Este retirar a lápide, visto pela pedagogia de Paulo Freire, é a leitura como desvelamento da realidade, ou seja, é quanto o leitor surge de dentro do sepulcro, como Lázaro, e passa a dar sentido a esta leitura. Sentido este que vai além da compreensão do código escrito. É a leitura do mundo e, por conseguinte, a leitura da vida, das coisas, dos homens sobre si, sobre os outros e sobre o que os cercam, os relacionam. Esta compreensão do texto a ser alcançada pela leitura implica, segundo Freire (1989, p. 9), a percepção das relações entre texto e contexto, isto é, perceber a vida que está para além da escrita da palavra.

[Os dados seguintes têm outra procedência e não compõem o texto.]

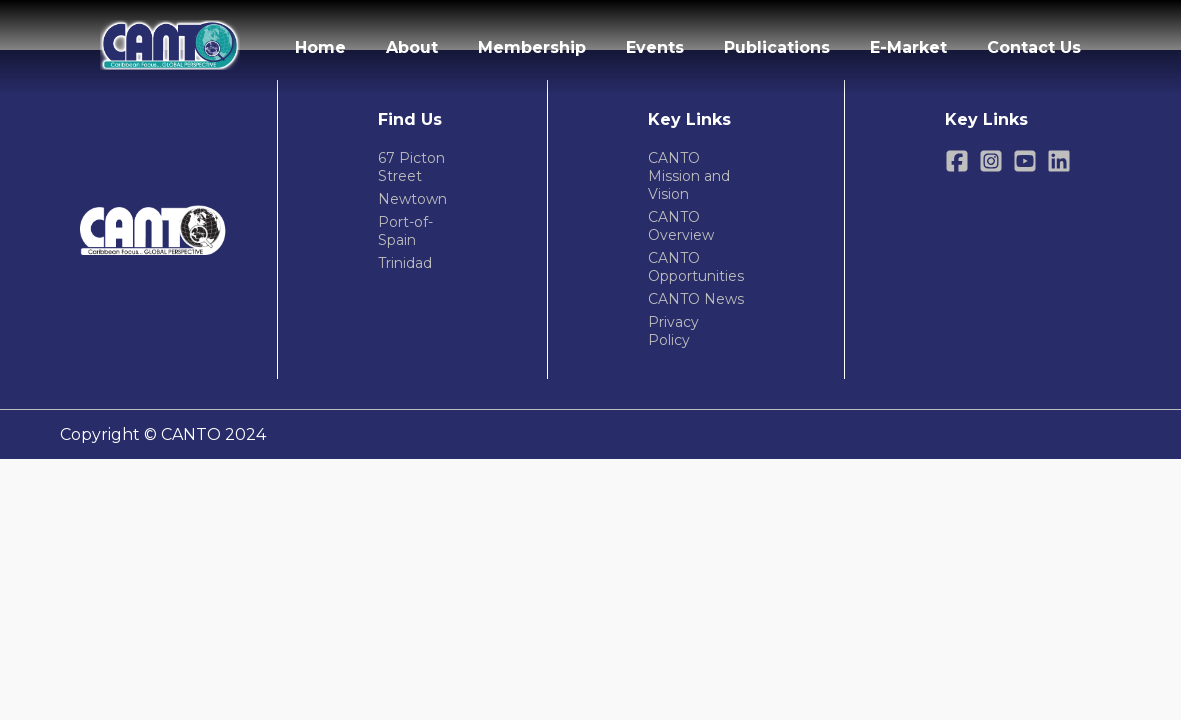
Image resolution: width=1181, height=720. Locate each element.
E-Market (908, 47)
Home (320, 47)
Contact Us (1034, 47)
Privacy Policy (673, 331)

Os livros contam a vida. Os livros contam a vida dos homens. Os livros contam das coisas que dão vida aos homens. Os livros ensinam aos homens a arte de viver. A morte da leitura é, neste sentido, o abandono desta vida que chega de dentro para fora. 

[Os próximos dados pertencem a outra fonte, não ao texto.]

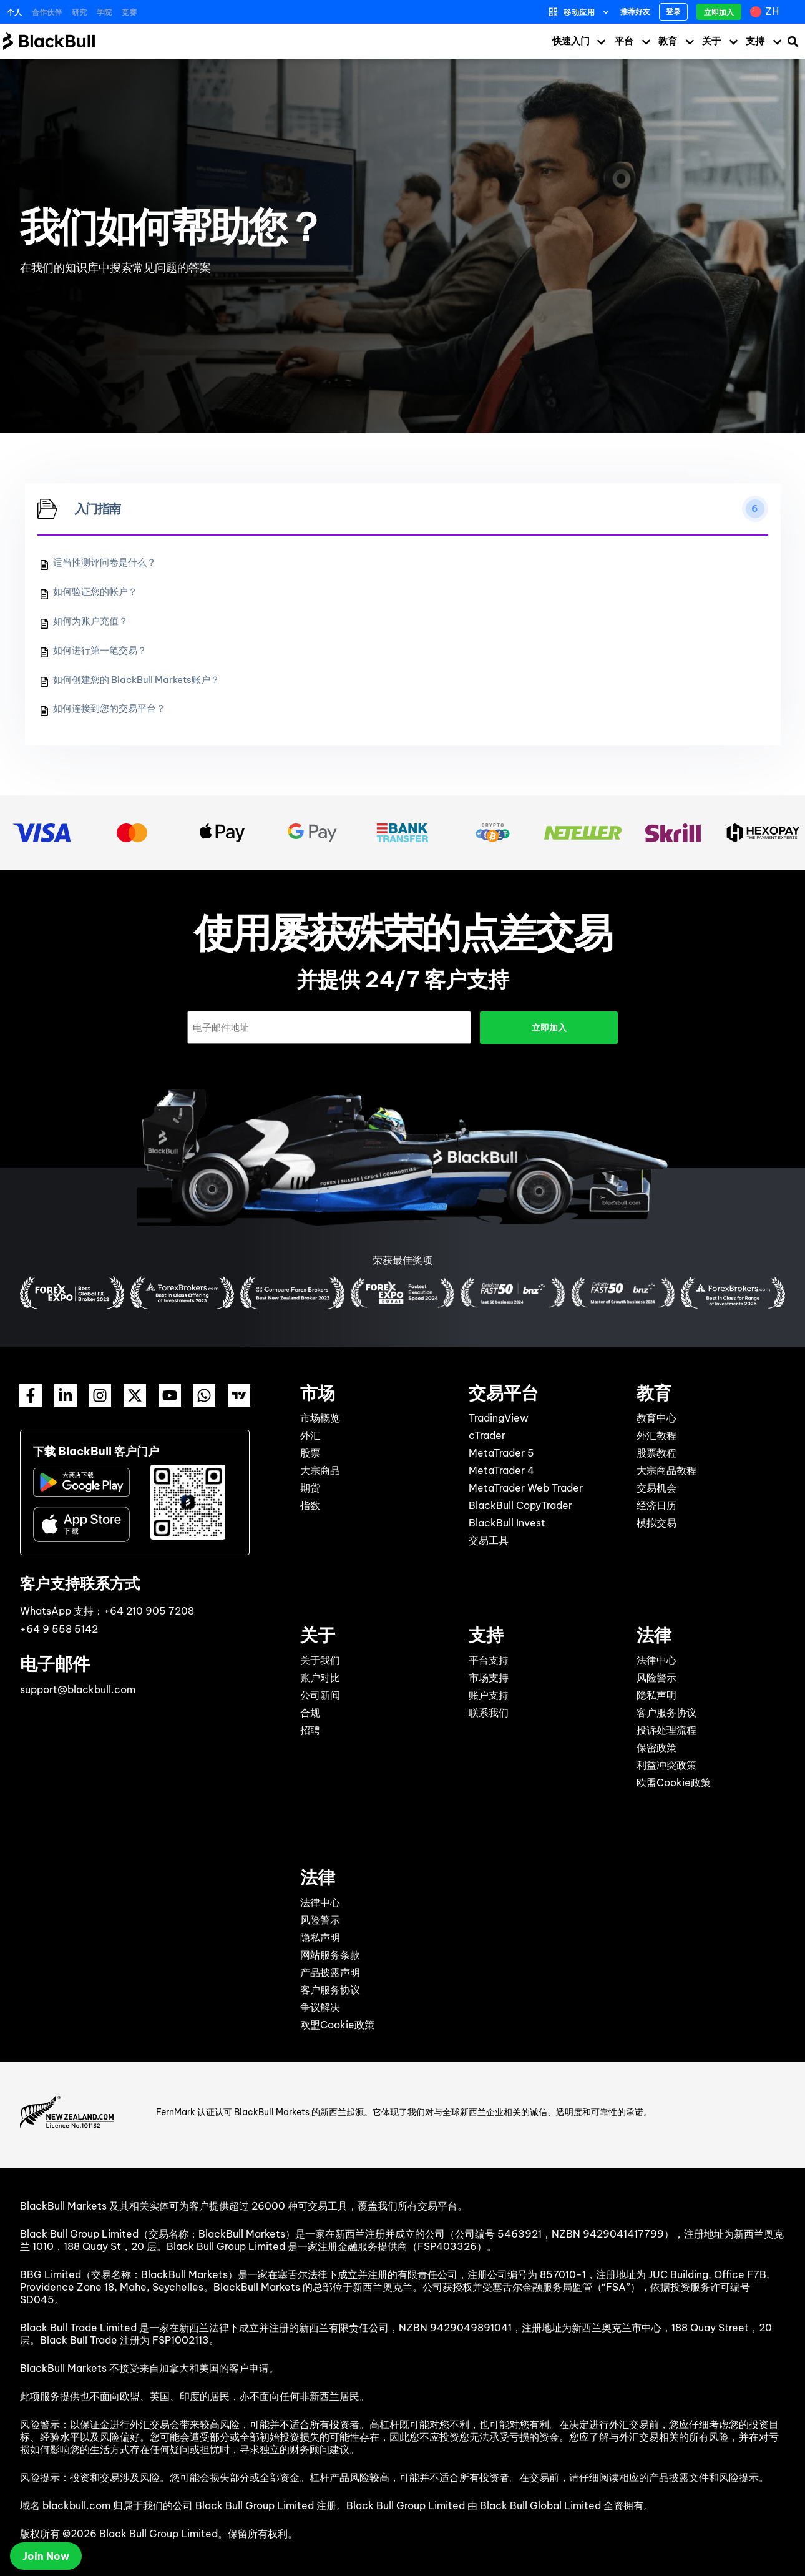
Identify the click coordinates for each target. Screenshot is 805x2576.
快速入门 (571, 41)
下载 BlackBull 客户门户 (96, 1450)
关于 (711, 41)
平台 (624, 41)
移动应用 (579, 12)
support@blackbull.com (77, 1689)
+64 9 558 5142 (59, 1628)
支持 (755, 41)
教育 (667, 41)
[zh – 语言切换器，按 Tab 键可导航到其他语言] (765, 11)
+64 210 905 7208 (149, 1610)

Eis o porquê da leitura (que não é apenas a da palavra) ter tamanha importância: “o homem não pode participar ativamente da história, na sociedade, na transformação da realidade, se não for ajudado a tomar consciência da realidade e da sua própria capacidade para transformá-la” (Freire, 1989, p. 47). É preciso que na família, na escola, na sala de aula, na comunidade e na vida com um todo, o homem seja preparado para uma autêntica educação, aquela que, como sempre defendeu Freire, liberte, não domestique e subjugue. Uma educação que tire a lápide da aprendizagem e permita ver as pessoas que fazem parte dela de uma forma integrada com o meio, com o mundo, pois aprendemos a ler a partir do que somos, do nosso contexto, de nossas leituras anteriores, como menciona Roland Barthes em seu livro S/Z- “esse ‘yo’ que aproxima al texto es ya uma pluralidad de otros textos, de códigos infinitos, o más exactamente, perdidos” (2009, p. 19). 
A leitura é, assim, uma forma de integração, de troca entre as pessoas no seu espaço ou fora dele. Isto é o que permite a produção do conhecimento e a ampliação dos saberes e das possibilidades de ler o mundo.


* Frase de George Perros
 
[1] (latLazaru, np de origem hebraica) 1 O que está atacado de lepra; leproso, morfético.2 O que está coberto de chagas (Dicionário Michaelis).

BARTHES, Roland. S/Z. Rio de Janeiro; Nova Fronteira, 1992.

FREIRE, Paulo. A importância do ato de ler: em três artigos que se completam. São Paulo: Autores Associados: Cortez, 1989.